El Coronel, severo, contenido, camina lentamente hacia el grupo que se ha formado en torno al caído. Siente una inmensa paz, una satisfacción que viene de haber superado el trance con la altura y la dignidad acordes con su historia y su rango. Lo mueve, sin embargo, la curiosidad de saber qué ha pasado con Argüelles, aparentemente fulminado por una bala disparada al aire.

—Está dormido —le comunica, despectivo, su primo Lacho—. Totalmente borracho. Apesta a coñac.

Los ronquidos de Argüelles no alteran la conformidad del Coronel quien, superado el trance, conversa animadamente con los demás. De pronto, llegan gritos y voces airadas desde el portón de entrada. Se acerca al grupo Lerchundi, que vino a su quinta para presenciar el lance escondido tras los eucaliptos.

—Estoy tratando de contener al casero, Dalmacio —le dice al Coronel ignorando a los padrinos. Lerchundi luce agitado tras forcejear con la exaltación del encargado de la quinta—. Está fuera de sí.

Todos lo miran con la sorpresa de los espectadores que ven entrar en escena a un personaje inesperado.

—Uno de los disparos —explica Lerchundi— le mató un caballo que usaba para el reparto de verduras.

El Coronel se sofoca. Por su ubicación en el duelo, sin duda, ese disparo partió de su pistola.

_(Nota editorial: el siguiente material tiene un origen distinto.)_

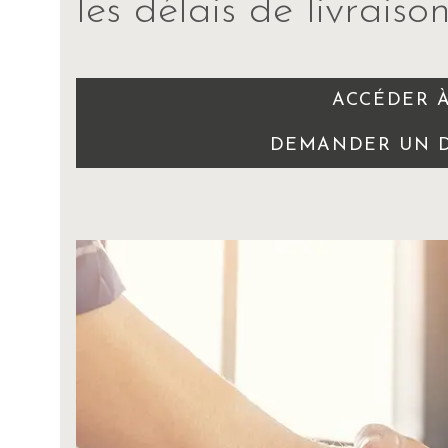
les délais de livraison
ACCÉDER 
DEMANDER UN D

—¿Un caballo viejísimo, achacoso, que estaba junto al galpón, en la entrada? —pregunta el padrino de Argüelles.

—Sí.

—Ese animal ya estaba para el frigorífico.

—Sí —admite Lerchundi— pero era un elemento de trabajo vital para Eduardo, el casero: está indignado. No saben lo que tuve que hacer para contenerlo. Venía hacia acá con una pala.

—Se lo pagamos —dice Alsina Tebenet, el otro padrino del Coronel—; que le ponga un precio y se lo pagamos.

—No sé si corresponde que nosotros… —argumenta el padrino de Argüelles—… No fue la bala de nuestro representado la que…

—Quédese tranquilo, mi estimado —gruñe el Coronel echando mano al bolsillo, al compartir que no departe con gente de suficiente calidad moral—. No les haremos pagar nada a ustedes. No se moleste.

Desde el costado, a unos metros, llega la voz pastosa y errática de Argüelles, que se está reincorporando.

—En el bolsillo de adentro del sobretodo —señala vagamente hacia donde dejó el abrigo— tengo la plata… Sacá, Martita… Compartamos el gasto de ese caballo… Yo sabía que los burros me iban a dejar sin dinero —concluye, y se desploma nuevamente de espaldas sobre el pasto.

Dos días después, para fastidio del Coronel, sale una nota en la sección Sociales de El Informador, firmada por Benito López Argüelles:

«Lance de honor termina en tragedia».